== Exercise goal ==
Between the line containing "then headed over" and the line containing "chocolate covered frozen" lies a run of lines; give that run again exactly, with both of those lines, and nothing else from the entries below.

[Recorded data]

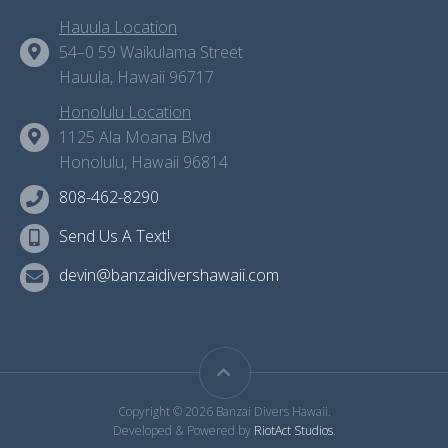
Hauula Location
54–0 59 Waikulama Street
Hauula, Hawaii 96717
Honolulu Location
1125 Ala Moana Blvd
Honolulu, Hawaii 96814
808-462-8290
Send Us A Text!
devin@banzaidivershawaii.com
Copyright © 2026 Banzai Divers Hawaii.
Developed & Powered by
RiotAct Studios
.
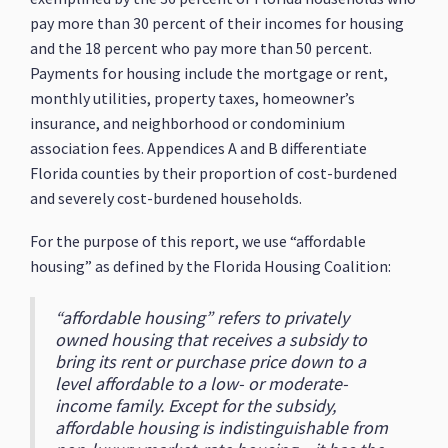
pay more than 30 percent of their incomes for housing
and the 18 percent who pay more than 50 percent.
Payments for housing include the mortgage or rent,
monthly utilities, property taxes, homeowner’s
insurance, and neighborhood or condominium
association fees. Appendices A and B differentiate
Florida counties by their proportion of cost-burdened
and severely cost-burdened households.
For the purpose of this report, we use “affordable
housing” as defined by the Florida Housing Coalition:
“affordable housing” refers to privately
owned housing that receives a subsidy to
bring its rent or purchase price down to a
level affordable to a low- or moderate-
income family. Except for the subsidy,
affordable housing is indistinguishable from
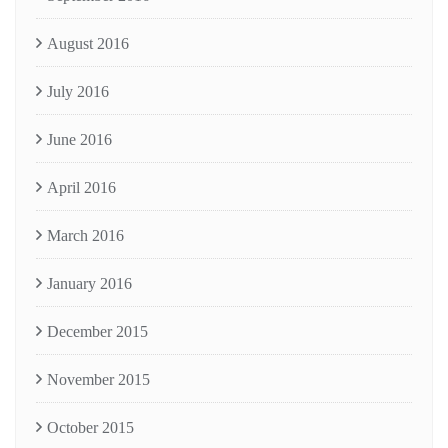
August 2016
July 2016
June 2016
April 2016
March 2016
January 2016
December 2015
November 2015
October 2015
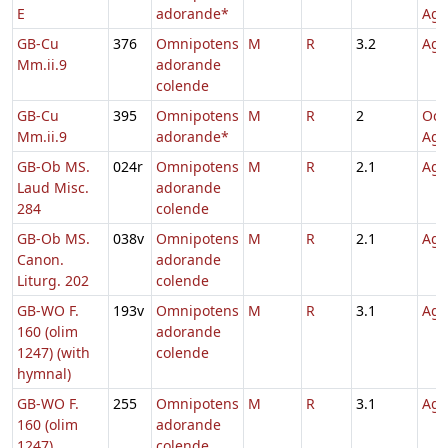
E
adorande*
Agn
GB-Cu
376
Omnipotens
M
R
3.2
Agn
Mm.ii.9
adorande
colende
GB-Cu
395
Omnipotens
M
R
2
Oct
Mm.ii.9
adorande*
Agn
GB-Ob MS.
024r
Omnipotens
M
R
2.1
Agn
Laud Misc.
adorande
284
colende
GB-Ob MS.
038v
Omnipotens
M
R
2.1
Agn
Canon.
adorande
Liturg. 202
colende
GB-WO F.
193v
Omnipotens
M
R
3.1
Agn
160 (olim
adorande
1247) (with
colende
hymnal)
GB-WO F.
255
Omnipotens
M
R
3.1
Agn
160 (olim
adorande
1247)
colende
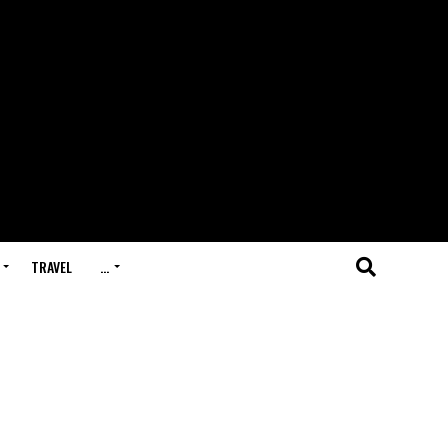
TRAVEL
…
--
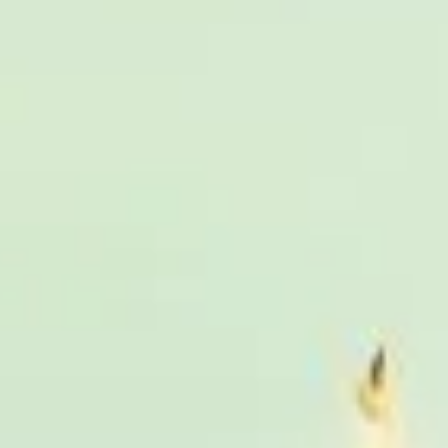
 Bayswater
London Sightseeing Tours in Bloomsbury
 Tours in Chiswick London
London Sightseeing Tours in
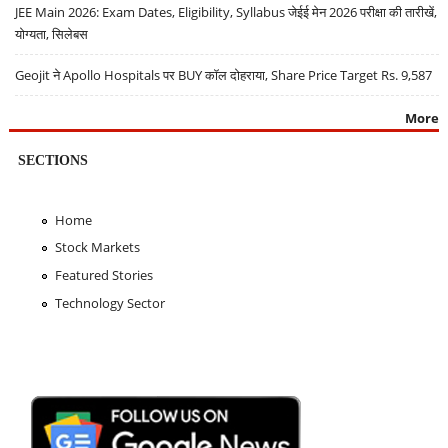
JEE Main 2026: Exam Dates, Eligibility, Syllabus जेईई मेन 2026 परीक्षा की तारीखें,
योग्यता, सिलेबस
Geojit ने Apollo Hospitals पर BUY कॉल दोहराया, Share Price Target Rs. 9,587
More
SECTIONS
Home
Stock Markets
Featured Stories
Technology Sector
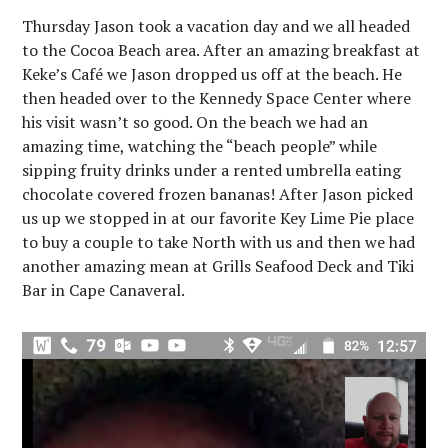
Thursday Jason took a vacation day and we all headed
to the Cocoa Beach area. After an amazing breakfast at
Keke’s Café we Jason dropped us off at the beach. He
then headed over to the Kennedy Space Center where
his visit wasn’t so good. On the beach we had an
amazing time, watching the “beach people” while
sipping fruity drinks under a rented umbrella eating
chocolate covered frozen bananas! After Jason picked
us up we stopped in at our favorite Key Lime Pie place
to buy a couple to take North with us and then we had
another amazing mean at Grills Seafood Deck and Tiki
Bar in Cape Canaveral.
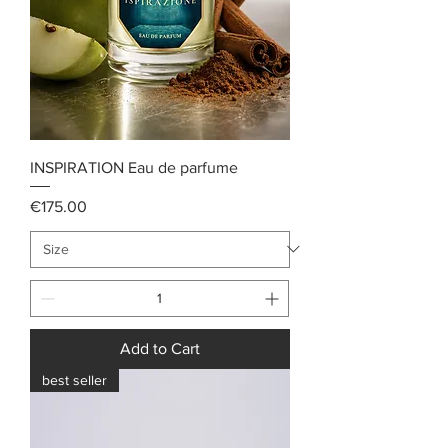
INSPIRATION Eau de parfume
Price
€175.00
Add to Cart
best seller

== Written response ==
then headed over to the Kennedy Space Center where
his visit wasn’t so good. On the beach we had an
amazing time, watching the “beach people” while
sipping fruity drinks under a rented umbrella eating
chocolate covered frozen bananas! After Jason picked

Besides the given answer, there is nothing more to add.